Picking the right font: Serif vs. sans serif.

Designers have thousands of typefaces to choose from, and step one is choosing between fonts that have serifs and fonts that don’t. Explore how this stylistic choice has a big impact.

Collection of cards using serif and sans serif fonts.

The choice between serif or sans serif fonts.

“Typography is basically word art,” says designer Dylan Todd. “When you are designing with type, the typeface you choose tells a story.”
 

Typefaces tell you a lot about what you’re viewing. Type in a logo, for instance, can clue you into a company’s history and the attitude it’s trying to convey. Type in advertisements can subtly indicate the kind of audience an ad is trying to reach, and type on book covers and movie posters can indicate genre. It’s not easy to find the right font for a particular project, but one way to begin the process is to decide whether a serif or sans serif typeface is more appropriate.

 

What are serifs?

Serifs are the small lines attached to letters. Their origins are a mystery; one theory suggests they arose when scribes using brushes or quills left small marks with the writing implement as they finished each stroke. This evolved into deliberately adding smaller strokes in more regular, artful ways, and those decorative strokes became an expected part of the letters.

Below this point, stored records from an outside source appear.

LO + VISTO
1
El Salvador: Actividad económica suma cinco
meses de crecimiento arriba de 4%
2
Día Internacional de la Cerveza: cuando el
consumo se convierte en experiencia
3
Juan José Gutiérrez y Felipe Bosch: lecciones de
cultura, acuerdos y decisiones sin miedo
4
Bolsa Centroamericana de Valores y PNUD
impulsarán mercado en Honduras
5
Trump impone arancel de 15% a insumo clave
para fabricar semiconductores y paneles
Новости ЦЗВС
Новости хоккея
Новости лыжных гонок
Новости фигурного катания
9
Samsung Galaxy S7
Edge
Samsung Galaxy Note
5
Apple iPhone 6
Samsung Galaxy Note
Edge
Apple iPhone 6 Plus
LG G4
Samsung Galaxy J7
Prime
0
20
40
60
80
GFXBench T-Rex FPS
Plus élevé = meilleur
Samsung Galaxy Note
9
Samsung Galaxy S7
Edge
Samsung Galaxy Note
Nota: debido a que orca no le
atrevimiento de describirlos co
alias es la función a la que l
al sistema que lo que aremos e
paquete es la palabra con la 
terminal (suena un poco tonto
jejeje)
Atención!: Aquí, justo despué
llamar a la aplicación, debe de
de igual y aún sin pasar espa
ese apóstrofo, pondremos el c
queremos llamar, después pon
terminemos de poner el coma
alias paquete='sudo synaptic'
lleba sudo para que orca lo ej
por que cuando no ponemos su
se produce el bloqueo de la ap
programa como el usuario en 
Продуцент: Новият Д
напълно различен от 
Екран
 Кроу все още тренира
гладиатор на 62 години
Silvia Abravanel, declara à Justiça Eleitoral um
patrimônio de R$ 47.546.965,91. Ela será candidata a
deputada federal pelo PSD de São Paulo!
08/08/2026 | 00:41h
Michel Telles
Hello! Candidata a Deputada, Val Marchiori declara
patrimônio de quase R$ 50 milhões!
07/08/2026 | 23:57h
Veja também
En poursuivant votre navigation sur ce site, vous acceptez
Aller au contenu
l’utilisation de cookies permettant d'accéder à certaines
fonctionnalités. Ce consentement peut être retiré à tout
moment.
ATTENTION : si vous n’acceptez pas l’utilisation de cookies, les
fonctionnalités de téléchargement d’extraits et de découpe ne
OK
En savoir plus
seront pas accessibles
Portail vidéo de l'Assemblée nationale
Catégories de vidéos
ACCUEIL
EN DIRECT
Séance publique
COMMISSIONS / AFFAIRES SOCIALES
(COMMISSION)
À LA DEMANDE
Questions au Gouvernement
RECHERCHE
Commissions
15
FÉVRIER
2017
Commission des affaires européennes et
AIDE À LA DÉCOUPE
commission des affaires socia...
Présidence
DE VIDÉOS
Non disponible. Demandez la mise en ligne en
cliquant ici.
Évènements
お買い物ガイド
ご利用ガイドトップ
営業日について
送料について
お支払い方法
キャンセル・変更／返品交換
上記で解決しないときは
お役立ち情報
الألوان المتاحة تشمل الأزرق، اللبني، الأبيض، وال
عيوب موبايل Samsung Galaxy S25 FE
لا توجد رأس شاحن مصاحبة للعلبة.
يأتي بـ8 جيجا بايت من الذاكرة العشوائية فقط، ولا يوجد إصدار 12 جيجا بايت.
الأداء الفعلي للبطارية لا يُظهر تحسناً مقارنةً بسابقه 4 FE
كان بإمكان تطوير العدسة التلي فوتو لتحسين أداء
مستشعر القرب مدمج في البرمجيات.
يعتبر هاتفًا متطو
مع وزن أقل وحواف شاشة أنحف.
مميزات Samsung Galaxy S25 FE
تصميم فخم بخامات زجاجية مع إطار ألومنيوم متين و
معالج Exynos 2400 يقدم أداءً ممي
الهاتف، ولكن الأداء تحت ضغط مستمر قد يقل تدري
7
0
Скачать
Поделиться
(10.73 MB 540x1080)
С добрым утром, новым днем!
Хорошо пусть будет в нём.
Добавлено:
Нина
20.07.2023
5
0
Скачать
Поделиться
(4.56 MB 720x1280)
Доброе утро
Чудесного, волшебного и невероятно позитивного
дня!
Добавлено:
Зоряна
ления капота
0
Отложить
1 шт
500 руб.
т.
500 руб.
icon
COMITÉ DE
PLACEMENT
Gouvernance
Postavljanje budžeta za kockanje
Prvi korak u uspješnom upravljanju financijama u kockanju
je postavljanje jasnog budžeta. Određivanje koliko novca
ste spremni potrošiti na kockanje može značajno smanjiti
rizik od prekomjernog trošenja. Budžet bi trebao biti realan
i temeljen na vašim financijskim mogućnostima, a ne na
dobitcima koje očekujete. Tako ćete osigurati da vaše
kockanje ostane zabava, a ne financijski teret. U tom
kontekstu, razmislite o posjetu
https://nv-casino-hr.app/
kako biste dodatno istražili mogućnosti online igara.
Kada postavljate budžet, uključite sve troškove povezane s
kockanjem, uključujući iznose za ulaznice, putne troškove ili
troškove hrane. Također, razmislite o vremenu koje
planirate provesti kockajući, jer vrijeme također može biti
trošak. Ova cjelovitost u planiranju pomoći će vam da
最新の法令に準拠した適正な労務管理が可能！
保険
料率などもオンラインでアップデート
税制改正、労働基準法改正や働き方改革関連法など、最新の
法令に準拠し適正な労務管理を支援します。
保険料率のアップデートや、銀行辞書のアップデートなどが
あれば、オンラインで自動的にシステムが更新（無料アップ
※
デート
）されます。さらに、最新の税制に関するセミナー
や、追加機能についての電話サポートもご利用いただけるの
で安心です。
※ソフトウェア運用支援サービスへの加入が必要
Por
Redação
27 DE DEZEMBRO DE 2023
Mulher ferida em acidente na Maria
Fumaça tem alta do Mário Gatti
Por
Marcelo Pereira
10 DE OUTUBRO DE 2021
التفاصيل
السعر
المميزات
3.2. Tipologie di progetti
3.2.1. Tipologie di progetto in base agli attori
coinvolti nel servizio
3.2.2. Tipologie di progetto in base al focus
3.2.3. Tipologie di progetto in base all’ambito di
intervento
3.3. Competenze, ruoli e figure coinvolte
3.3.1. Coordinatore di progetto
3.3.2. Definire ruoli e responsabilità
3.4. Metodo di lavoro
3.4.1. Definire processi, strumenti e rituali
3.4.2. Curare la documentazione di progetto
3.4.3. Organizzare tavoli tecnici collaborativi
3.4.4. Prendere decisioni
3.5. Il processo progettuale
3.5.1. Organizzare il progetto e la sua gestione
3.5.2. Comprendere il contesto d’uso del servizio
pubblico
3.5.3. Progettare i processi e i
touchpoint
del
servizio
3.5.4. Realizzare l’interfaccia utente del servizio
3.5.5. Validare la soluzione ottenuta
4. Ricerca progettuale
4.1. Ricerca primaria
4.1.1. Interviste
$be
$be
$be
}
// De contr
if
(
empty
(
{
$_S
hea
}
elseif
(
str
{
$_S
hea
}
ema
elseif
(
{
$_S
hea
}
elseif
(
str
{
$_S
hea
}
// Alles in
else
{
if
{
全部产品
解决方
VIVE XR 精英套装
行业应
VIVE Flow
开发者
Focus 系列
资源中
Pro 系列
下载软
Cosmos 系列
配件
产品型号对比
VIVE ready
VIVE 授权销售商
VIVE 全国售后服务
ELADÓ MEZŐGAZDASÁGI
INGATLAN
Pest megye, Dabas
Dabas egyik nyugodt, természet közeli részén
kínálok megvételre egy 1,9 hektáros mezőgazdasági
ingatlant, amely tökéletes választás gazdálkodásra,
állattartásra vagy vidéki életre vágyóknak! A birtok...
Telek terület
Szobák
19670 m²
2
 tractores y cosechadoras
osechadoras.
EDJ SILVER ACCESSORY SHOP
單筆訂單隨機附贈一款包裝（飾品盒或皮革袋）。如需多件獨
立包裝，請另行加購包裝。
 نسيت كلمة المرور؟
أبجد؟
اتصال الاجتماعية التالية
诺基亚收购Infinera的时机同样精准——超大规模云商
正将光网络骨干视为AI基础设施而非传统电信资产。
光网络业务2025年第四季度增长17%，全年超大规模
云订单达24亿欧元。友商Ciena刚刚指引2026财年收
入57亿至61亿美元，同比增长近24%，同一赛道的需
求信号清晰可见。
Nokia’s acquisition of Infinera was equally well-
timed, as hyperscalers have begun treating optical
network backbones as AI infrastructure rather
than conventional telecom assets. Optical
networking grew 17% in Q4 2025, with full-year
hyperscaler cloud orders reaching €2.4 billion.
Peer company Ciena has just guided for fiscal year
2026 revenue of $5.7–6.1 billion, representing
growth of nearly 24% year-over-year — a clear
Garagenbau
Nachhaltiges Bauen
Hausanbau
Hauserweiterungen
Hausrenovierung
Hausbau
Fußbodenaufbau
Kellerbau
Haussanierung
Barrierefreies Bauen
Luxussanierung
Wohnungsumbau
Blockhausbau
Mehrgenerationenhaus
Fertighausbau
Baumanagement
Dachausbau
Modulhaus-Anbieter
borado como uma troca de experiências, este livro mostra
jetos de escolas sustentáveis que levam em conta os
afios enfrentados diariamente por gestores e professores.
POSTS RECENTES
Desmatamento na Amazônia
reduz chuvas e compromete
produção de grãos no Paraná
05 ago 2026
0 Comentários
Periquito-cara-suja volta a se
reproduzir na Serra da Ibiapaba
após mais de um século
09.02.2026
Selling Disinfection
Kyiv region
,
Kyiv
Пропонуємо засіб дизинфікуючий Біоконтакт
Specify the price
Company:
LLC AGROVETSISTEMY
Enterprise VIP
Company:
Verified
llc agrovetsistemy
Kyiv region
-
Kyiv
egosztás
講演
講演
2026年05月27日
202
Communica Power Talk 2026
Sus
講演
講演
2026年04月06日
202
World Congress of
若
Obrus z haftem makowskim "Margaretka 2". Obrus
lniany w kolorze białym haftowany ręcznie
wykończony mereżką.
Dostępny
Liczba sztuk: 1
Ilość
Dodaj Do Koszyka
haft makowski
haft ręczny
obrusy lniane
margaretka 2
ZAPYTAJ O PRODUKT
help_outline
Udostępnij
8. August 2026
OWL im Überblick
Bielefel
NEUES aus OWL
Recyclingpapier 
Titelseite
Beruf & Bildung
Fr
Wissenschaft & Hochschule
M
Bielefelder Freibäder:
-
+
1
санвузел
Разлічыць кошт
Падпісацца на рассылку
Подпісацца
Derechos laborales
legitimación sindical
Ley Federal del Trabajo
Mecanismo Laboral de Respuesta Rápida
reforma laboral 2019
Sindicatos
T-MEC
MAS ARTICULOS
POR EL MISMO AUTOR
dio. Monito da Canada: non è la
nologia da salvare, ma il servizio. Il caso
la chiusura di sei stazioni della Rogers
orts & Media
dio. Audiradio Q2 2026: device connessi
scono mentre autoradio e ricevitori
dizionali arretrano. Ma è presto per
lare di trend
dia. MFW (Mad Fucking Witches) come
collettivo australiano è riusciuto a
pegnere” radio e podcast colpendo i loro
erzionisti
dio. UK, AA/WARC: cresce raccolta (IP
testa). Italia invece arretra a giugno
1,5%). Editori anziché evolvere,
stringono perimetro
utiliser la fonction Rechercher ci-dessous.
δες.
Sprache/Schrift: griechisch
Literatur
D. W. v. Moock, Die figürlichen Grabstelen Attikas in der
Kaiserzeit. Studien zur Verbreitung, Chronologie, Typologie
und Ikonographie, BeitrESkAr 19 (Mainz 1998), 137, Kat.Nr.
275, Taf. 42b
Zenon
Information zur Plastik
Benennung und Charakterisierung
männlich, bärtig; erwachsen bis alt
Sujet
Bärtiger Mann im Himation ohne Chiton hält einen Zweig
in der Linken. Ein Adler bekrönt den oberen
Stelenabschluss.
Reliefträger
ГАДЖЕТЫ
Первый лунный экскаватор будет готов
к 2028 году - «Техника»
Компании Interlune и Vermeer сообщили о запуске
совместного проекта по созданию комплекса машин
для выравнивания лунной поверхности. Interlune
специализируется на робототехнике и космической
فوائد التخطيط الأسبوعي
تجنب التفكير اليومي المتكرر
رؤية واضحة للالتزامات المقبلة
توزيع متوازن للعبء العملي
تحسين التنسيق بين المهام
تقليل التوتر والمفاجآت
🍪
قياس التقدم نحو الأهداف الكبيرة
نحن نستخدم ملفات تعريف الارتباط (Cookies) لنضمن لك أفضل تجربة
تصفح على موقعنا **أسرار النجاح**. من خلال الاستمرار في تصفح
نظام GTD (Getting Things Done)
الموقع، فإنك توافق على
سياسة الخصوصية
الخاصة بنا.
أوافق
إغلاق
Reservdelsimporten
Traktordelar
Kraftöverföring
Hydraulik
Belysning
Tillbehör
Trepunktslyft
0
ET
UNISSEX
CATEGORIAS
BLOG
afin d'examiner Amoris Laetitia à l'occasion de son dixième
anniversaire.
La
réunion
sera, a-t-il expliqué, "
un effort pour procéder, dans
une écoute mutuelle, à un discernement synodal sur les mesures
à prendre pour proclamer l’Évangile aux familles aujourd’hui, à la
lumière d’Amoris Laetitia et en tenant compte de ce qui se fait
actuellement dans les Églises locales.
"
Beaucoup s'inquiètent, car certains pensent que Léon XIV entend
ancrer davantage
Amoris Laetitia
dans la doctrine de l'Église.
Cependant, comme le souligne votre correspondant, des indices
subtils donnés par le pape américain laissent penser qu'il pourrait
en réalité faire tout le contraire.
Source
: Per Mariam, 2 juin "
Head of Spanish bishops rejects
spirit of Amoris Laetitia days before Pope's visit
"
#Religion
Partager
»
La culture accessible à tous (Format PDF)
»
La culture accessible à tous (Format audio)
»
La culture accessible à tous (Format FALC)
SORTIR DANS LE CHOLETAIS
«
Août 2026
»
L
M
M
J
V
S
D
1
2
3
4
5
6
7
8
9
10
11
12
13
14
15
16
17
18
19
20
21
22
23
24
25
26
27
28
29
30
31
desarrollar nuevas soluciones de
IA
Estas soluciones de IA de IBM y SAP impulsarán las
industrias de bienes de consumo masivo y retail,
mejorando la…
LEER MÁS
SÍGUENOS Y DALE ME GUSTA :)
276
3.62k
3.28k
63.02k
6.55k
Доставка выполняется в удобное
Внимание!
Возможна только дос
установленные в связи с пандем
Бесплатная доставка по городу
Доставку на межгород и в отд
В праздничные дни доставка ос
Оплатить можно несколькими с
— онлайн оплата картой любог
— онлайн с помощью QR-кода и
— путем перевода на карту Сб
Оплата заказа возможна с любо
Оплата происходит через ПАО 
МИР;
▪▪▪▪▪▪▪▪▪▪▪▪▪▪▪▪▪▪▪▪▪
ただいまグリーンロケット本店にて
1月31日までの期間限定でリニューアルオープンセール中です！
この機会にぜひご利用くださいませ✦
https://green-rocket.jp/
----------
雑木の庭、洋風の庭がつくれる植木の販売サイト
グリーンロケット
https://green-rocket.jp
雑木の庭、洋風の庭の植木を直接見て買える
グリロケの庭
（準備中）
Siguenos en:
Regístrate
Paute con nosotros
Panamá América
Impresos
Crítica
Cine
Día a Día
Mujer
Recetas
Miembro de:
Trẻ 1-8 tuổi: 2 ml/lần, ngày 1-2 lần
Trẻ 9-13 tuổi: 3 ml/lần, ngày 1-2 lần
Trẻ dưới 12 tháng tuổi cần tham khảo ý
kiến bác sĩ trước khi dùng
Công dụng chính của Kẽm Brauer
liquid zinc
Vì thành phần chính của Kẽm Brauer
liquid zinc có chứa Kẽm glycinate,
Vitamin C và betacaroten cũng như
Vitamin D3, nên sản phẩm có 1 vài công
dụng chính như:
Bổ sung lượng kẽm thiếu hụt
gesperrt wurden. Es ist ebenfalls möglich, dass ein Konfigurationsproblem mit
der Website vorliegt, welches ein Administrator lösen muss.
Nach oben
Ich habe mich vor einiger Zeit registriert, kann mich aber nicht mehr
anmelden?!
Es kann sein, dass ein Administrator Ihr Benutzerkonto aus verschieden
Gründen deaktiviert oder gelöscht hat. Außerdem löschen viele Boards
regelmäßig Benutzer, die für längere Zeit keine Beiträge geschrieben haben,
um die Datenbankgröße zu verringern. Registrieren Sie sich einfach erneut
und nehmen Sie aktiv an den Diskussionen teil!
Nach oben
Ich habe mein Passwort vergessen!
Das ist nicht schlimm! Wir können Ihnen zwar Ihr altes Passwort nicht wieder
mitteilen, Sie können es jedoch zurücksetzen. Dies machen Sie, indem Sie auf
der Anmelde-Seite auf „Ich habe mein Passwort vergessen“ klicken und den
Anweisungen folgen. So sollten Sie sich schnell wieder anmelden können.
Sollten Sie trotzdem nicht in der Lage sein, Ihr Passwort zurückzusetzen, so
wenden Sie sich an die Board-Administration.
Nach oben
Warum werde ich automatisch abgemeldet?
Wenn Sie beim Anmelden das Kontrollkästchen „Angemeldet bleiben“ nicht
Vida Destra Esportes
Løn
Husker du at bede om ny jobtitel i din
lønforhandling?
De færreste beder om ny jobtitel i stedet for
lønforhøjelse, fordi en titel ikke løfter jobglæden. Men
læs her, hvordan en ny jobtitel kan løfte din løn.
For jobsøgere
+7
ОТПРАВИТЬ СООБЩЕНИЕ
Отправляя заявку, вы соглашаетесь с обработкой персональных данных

The capital letter "T" is shown with and without a serif.

Learn more about fonts.

Looking for a crash course? Study the basics of type with this guide to understanding and using fonts.

 

When to use serif fonts.

Serif fonts can look authoritative, professional, and suggest the weight of history or experience. Serif typefaces like Times New Roman are suggestive of typewriters’ old style — The New York Times and other reputable institutions that have existed for over a century still use this font. “They feel a little bit more old-timey,” says designer Madeline DeCotes.
 

“Serif fonts can have a more clinical and institutional look to them,” says Todd, who uses serif fonts to evoke earlier eras. When working on book design for a story set during World War II, Todd used serif fonts to give readers the feeling they were in a world that existed prior to modern design conventions.
 

Serifs aren’t just aesthetic, though. They also have real functional value as body copy. “Serifs often lend a bit more legibility at smaller scales,” says DeCotes. “When you're reading a 9.5 font in a printed book, serifs help you distinguish the letterforms and create flow as you’re reading.”

Person in a light blue shirt sitting at a wooden table reading a book.

Explore the basics of kerning.

It’s not just what letters you use. How you space them matters. Learn the basics of kerning with this guide to Adobe Illustrator.

 

When to use sans serif fonts.

While some older writing is serif-free, such as Norse runes, sans serif fonts are mostly associated with modern typefaces. In 1928, Futura became one of the first popular sans serif fonts and other typefaces like Helvetica soon followed.
 

Sans serif typefaces were controversial when they first appeared and were sometimes called “grotesque” typefaces. But when modernist designers like the Bauhaus movement embraced sans serif typefaces, they became associated with cutting-edge design, commerce, and modernism’s attempt to break with the past.

"Sorry, we are closed" sign designed with serif and sans serif fonts.

That association still holds; for example, Todd uses sans serif for a comic book set in a contemporary, cosmopolitan, and fashion-oriented Los Angeles. However, sans serif typefaces can also evoke today’s handwriting, which is missing the extra strokes that were a product of the brush or quill. “The conventional wisdom is that sans serif fonts are supposed to mimic handwriting, which has more of a flow to it,” says Todd.

Sans serif fonts also work well where there’s very little room for copy. Signs, text in apps, and names on maps tend to be sans serif. (There are exceptions, of course. Some sans serif font families, like Arial, are meant to work as body copy — text that goes on for more than a sentence or two.)
 

“If you’re building an app or designing a site, sans serifs are generally the way to go,” says DeCotes, because legibility is a concern on screens that are small or have lower resolutions. She adds, “Sans serifs are for wayfinding or signage applications.” One of the most recognized fonts in the United States, Clearview, is a sans serif font. It was specifically designed for highway signs. Drivers needed to read a small amount of type from a long distance away and, in that instance, sans serif fit the bill.

 

Learn to mix and match fonts.

Find out how to use font combos with designs that make the most of different fonts and font families with this article from Adobe Create magazine.

Newspaper article mockup using serif and sans serif fonts and a strong, bold font style.
News article mockup using sans serif fonts for the headings and serif fonts for the body copy.
Newspaper article mockup using a tightly kerned font style as well as serif and sans serif fonts.

 

Ultimately, finding the right font is about balancing whether it will be used in body text, the user experience you want, and the attitude you’re trying to convey. There’s a time and place for both serif and sans serif, and knowing when to make the call between them is a key skill for any designer.